Though Boise in 1911 would be a slow-paced community by modern standards, in one way it was more like a big city than it is today. Most people did not have automobiles at that time and had to interact with others while walking or riding in a streetcar. Having to travel outside the security of an automobile left people at risk of robbery or attack. Clerks at hardware stores, where guns were sold at that time, were surprised by a growing demand for firearms from Boise women. The newly-armed ladies went forth using their handbags, needlework totes, even handmuffs, to conceal  snub-nosed revolvers.

A Boise woman making her way home on foot from a club meeting or other diversion had reason to be concerned for her safety as darkness fell. The streets were not well lighted, few policemen were on duty and shady characters could be almost anywhere downtown. Boise was close enough to the rail line that it was washed by the tides of the transcontinental passenger traffic, including fugitives from justice. Even the miners, cowboys and sheepherders who had come to town to spend their pay were sometimes disrespectful to women “when liquor was doing the talking.”

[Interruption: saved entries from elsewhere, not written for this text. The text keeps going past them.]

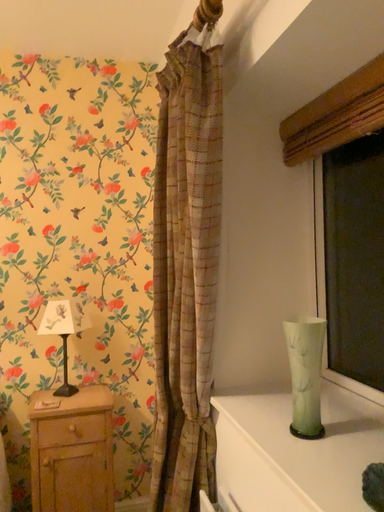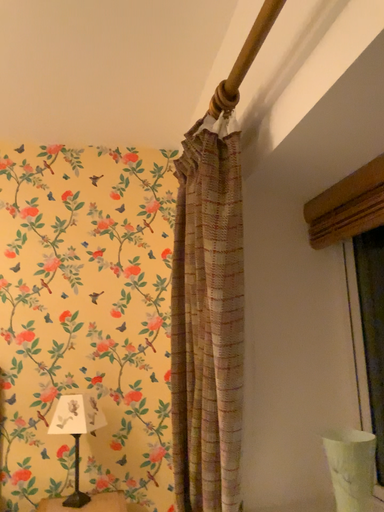 Question: How did the camera likely rotate when shooting the video?

Choices:
 (A) rotated upward
 (B) rotated downward

Answer: (A) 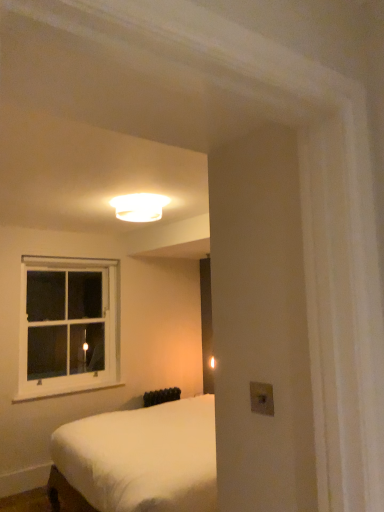 Question: Should I look upward or downward to see black matte radiator at lower center?

Choices:
 (A) down
 (B) up

Answer: (A)

Question: Would you say white wooden window at upper left is part of black matte radiator at lower center's contents?

Choices:
 (A) yes
 (B) no

Answer: (B)

Question: From a real-world perspective, is black matte radiator at lower center located beneath white wooden window at upper left?

Choices:
 (A) yes
 (B) no

Answer: (A)

Question: From the image's perspective, is black matte radiator at lower center beneath white wooden window at upper left?

Choices:
 (A) no
 (B) yes

Answer: (B)

Question: Does black matte radiator at lower center appear on the left side of white wooden window at upper left?

Choices:
 (A) no
 (B) yes

Answer: (A)

Question: Considering the relative sizes of black matte radiator at lower center and white wooden window at upper left in the image provided, is black matte radiator at lower center thinner than white wooden window at upper left?

Choices:
 (A) yes
 (B) no

Answer: (A)

Question: Is black matte radiator at lower center positioned in front of white wooden window at upper left?

Choices:
 (A) no
 (B) yes

Answer: (A)

Question: Is white painted wood at lower left bigger than white wooden window at upper left?

Choices:
 (A) yes
 (B) no

Answer: (B)

Question: Is white painted wood at lower left not within white wooden window at upper left?

Choices:
 (A) no
 (B) yes

Answer: (B)

Question: From a real-world perspective, is white painted wood at lower left on top of white wooden window at upper left?

Choices:
 (A) no
 (B) yes

Answer: (A)

Question: Would you consider white painted wood at lower left to be distant from white wooden window at upper left?

Choices:
 (A) no
 (B) yes

Answer: (A)

Question: Can you confirm if white painted wood at lower left is positioned to the left of white wooden window at upper left?

Choices:
 (A) no
 (B) yes

Answer: (A)

Question: Is white wooden window at upper left surrounded by white painted wood at lower left?

Choices:
 (A) yes
 (B) no

Answer: (B)

Question: Are white painted wood at lower left and white glossy ceiling light at upper center far apart?

Choices:
 (A) no
 (B) yes

Answer: (B) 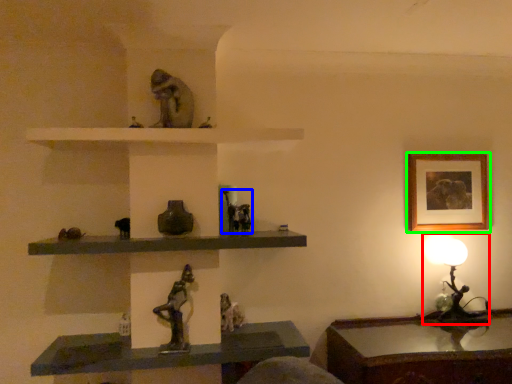 Question: Estimate the real-world distances between objects in this image. Which object is farther from table lamp (highlighted by a red box), animal (highlighted by a blue box) or picture frame (highlighted by a green box)?

Choices:
 (A) animal
 (B) picture frame

Answer: (A) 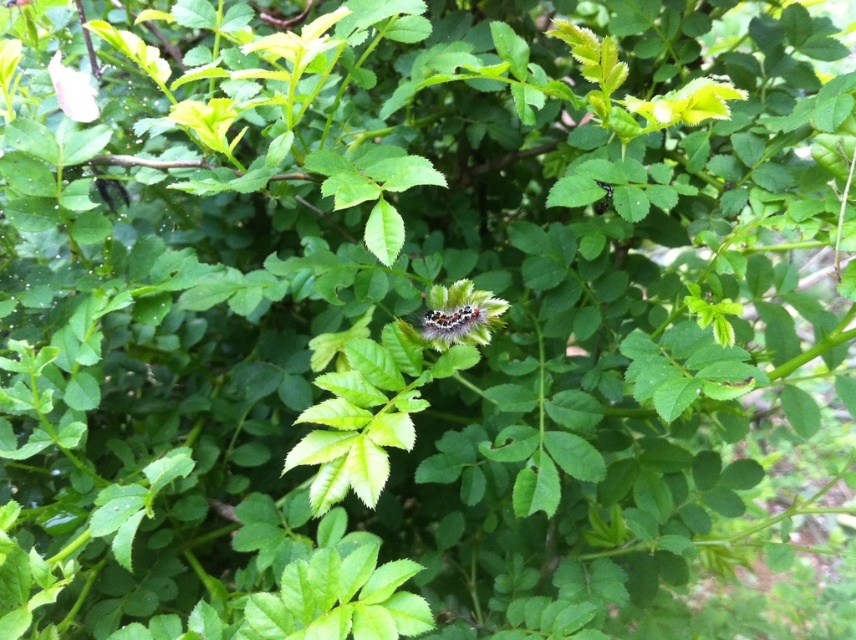 Can you confirm if fluffy multicolored caterpillar at center is bigger than smooth pink petal at upper left?

Actually, fluffy multicolored caterpillar at center might be smaller than smooth pink petal at upper left.

Between fluffy multicolored caterpillar at center and smooth pink petal at upper left, which one has less height?

With less height is fluffy multicolored caterpillar at center.

Is point (484, 312) closer to camera compared to point (62, 68)?

Yes, point (484, 312) is closer to viewer.

At what (x,y) coordinates should I click in order to perform the action: click on fluffy multicolored caterpillar at center. Please return your answer as a coordinate pair (x, y). This screenshot has width=856, height=640. Looking at the image, I should click on (456, 316).

Is fluffy multicolored caterpillar at center bigger than green fuzzy leaf at upper center?

No.

Does point (446, 337) lie in front of point (669, 102)?

No, (446, 337) is behind (669, 102).

The height and width of the screenshot is (640, 856). Find the location of `fluffy multicolored caterpillar at center`. fluffy multicolored caterpillar at center is located at coordinates (456, 316).

Is green fuzzy leaf at upper center shorter than smooth pink petal at upper left?

Indeed, green fuzzy leaf at upper center has a lesser height compared to smooth pink petal at upper left.

Does green fuzzy leaf at upper center appear on the left side of smooth pink petal at upper left?

No, green fuzzy leaf at upper center is not to the left of smooth pink petal at upper left.

Does point (681, 90) come in front of point (70, 88)?

Yes, it is in front of point (70, 88).

The width and height of the screenshot is (856, 640). In order to click on green fuzzy leaf at upper center in this screenshot , I will do pyautogui.click(x=687, y=104). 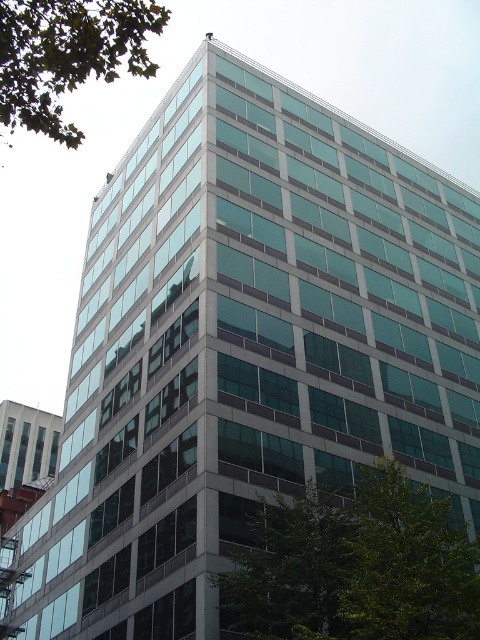 Does point (408, 502) lie in front of point (83, 132)?

Yes.

Who is higher up, green leafy tree at lower right or green leafy tree at upper left?

Positioned higher is green leafy tree at upper left.

Where is `green leafy tree at lower right`? The width and height of the screenshot is (480, 640). green leafy tree at lower right is located at coordinates (356, 564).

Locate an element on the screen. The image size is (480, 640). green leafy tree at lower right is located at coordinates (356, 564). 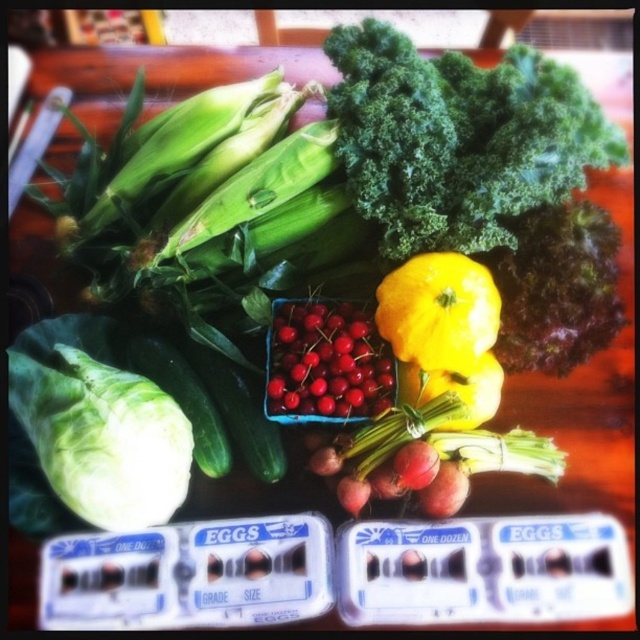 Is green leafy at left behind yellow matte squash at center?

No, green leafy at left is closer to the viewer.

Is green leafy at left bigger than yellow matte squash at center?

Yes, green leafy at left is bigger than yellow matte squash at center.

Does point (68, 364) come behind point (388, 273)?

No, it is not.

Where is `green leafy at left`? The width and height of the screenshot is (640, 640). green leafy at left is located at coordinates (104, 438).

Does shiny red berries at center have a larger size compared to yellow matte squash at center?

Indeed, shiny red berries at center has a larger size compared to yellow matte squash at center.

Is point (312, 314) farther from camera compared to point (444, 358)?

Yes, it is behind point (444, 358).

Where is `shiny red berries at center`? This screenshot has height=640, width=640. shiny red berries at center is located at coordinates (324, 364).

Between green leafy at upper center and green leafy at left, which one has more height?

With more height is green leafy at upper center.

What do you see at coordinates (458, 138) in the screenshot? The image size is (640, 640). I see `green leafy at upper center` at bounding box center [458, 138].

Identify the location of green leafy at upper center. (458, 138). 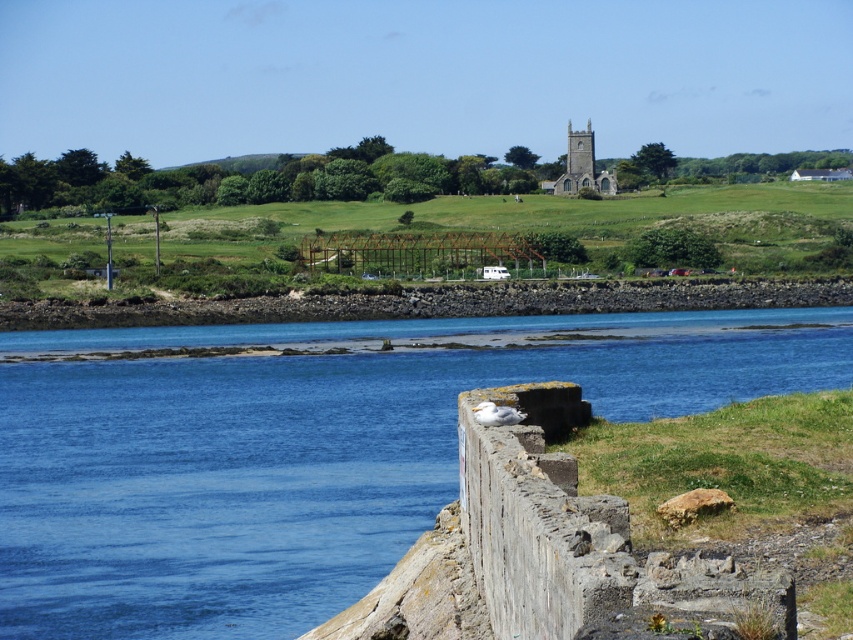 Can you confirm if blue water at center is thinner than stone church steeple at upper center?

In fact, blue water at center might be wider than stone church steeple at upper center.

Between point (717, 404) and point (579, 157), which one is positioned in front?

Positioned in front is point (717, 404).

Who is more forward, (798, 310) or (590, 138)?

Point (798, 310) is more forward.

You are a GUI agent. You are given a task and a screenshot of the screen. Output one action in this format:
    pyautogui.click(x=<x>, y=<y>)
    Task: Click on the blue water at center
    The width and height of the screenshot is (853, 640).
    Given the screenshot: What is the action you would take?
    pyautogui.click(x=306, y=452) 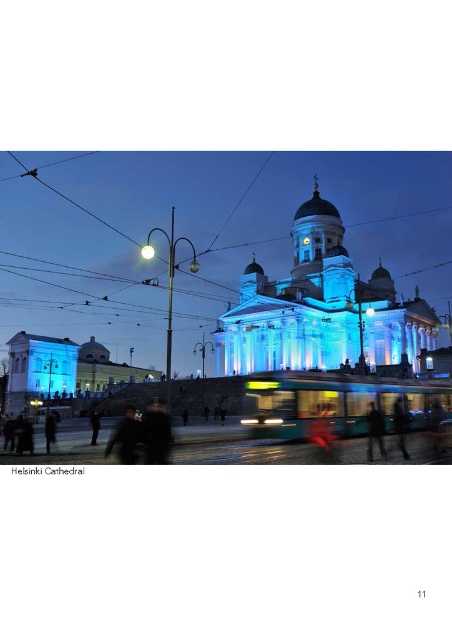 Question: Can you confirm if illuminated stone cathedral at center is wider than light blue stone church at center?

Choices:
 (A) yes
 (B) no

Answer: (A)

Question: Among these objects, which one is farthest from the camera?

Choices:
 (A) dark fabric jacket at center
 (B) illuminated stone cathedral at center

Answer: (B)

Question: Can you confirm if illuminated stone cathedral at center is wider than light blue stone church at center?

Choices:
 (A) yes
 (B) no

Answer: (A)

Question: From the image, what is the correct spatial relationship of illuminated stone cathedral at center in relation to dark fabric jacket at center?

Choices:
 (A) left
 (B) right

Answer: (A)

Question: Which object is the farthest from the dark fabric jacket at center?

Choices:
 (A) illuminated stone cathedral at center
 (B) light blue stone church at center

Answer: (A)

Question: Which point appears closest to the camera in this image?

Choices:
 (A) (366, 321)
 (B) (197, 284)
 (C) (371, 442)

Answer: (C) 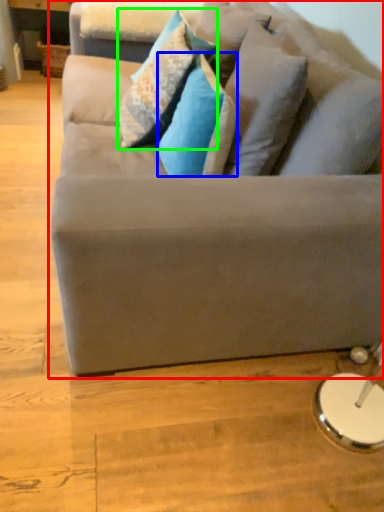 Question: Based on their relative distances, which object is nearer to studio couch (highlighted by a red box)? Choose from pillow (highlighted by a blue box) and pillow (highlighted by a green box).

Choices:
 (A) pillow
 (B) pillow

Answer: (A) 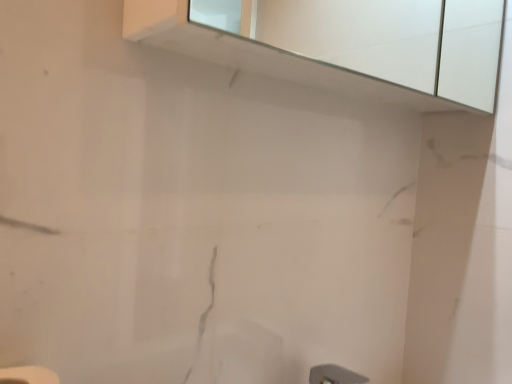 In order to click on white glossy mirror at upper center in this screenshot , I will do tap(379, 40).

What is the approximate width of white glossy mirror at upper center?

It is 6.33 inches.

The image size is (512, 384). Describe the element at coordinates (379, 40) in the screenshot. I see `white glossy mirror at upper center` at that location.

Find the location of `white glossy mirror at upper center`. white glossy mirror at upper center is located at coordinates (379, 40). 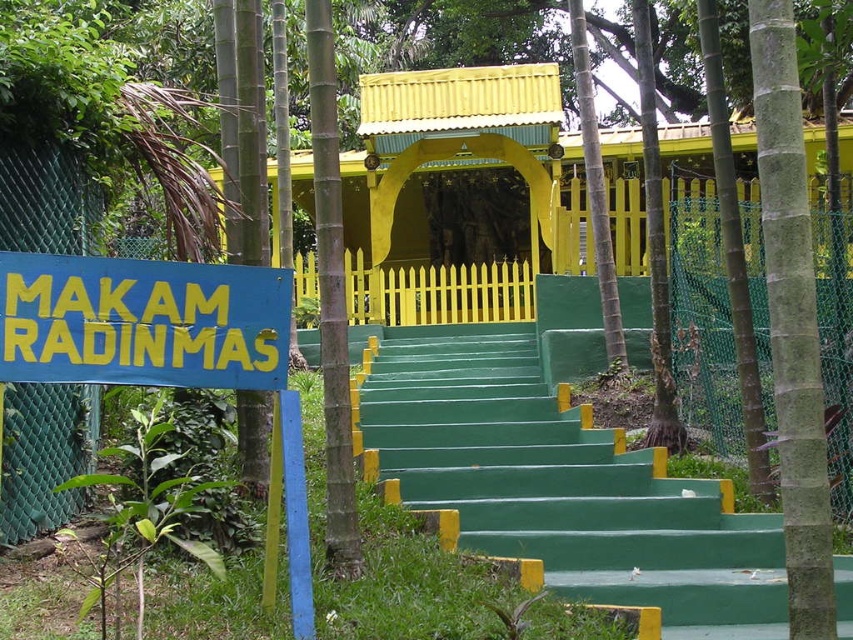 Who is positioned more to the left, green painted stairs at center or blue painted signboard at left?

Positioned to the left is blue painted signboard at left.

Who is lower down, green painted stairs at center or blue painted signboard at left?

Positioned lower is green painted stairs at center.

Who is more forward, (491, 548) or (198, 276)?

Positioned in front is point (198, 276).

This screenshot has height=640, width=853. In order to click on green painted stairs at center in this screenshot , I will do `click(561, 484)`. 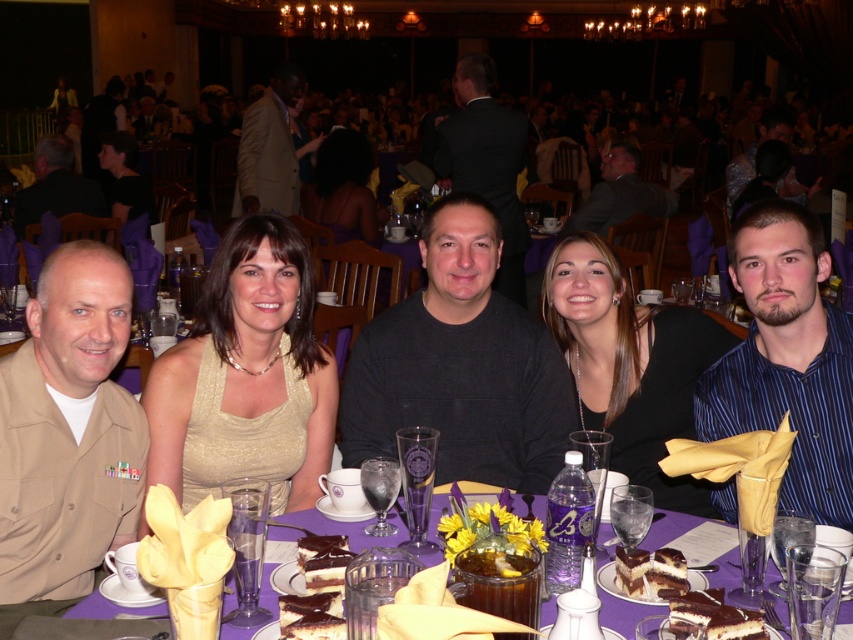 Looking at this image, you are standing in front of the banquet table and want to know how far the point at coordinates point (596, 330) is from you. Can you determine the distance?

The point (596, 330) is 7.61 feet away from you.

From the picture: You are a photographer at the event and want to capture a photo of the black silk dress at center and the shiny blue shirt at center. Which one is closer to the camera?

The black silk dress at center is positioned under the shiny blue shirt at center, so the shiny blue shirt at center is closer to the camera.

You are standing in front of the banquet table and want to reach both the point at position (x=25, y=209) and the point at position (x=674, y=557). Which point will you reach first if you move straight towards them?

The point at position (x=25, y=209) will be reached first because it is closer to you than the point at position (x=674, y=557). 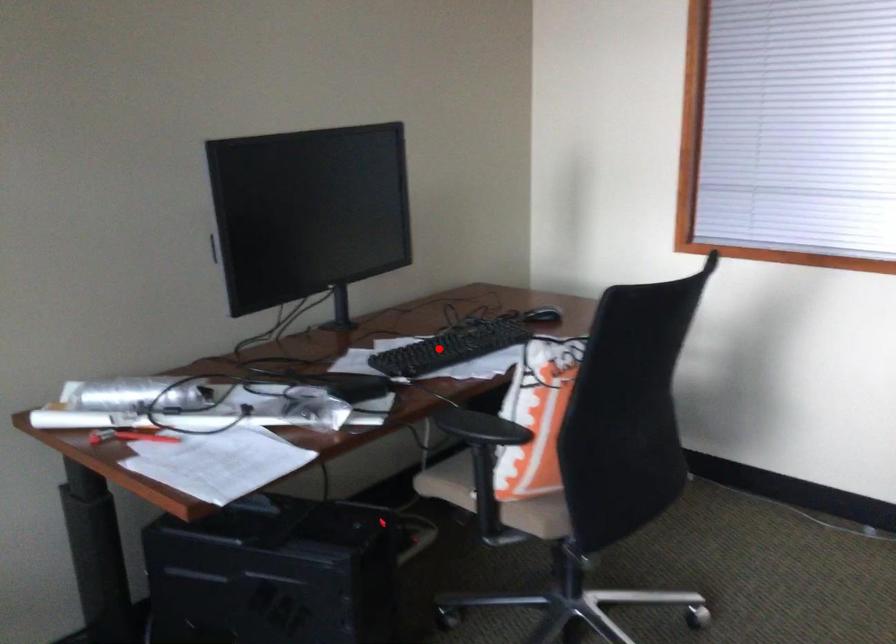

The Idaho Statesman reported on the gun-buying trend in an article which was clearly intended to encourage mal hombres to get out of town. One woman quoted in the article was a steady shot: “I can shoot the spot out of an ace at 20 feet.” She confidently discussed the features of the weapon she wanted to buy with the hardware clerk. Even more unsettling to the criminal element would have been the testimony of another lady. “‘I’ve allowed a strange man to insult me on the streets of the city for the last time,’ said [the] angry woman, ‘and the next time a strange man speaks to me or even approaches me in a suspicious manner along a dark street after this, I won’t take any chances, but shoot quick.’”
The purchases gave food for thought to city leaders as well as police and criminals.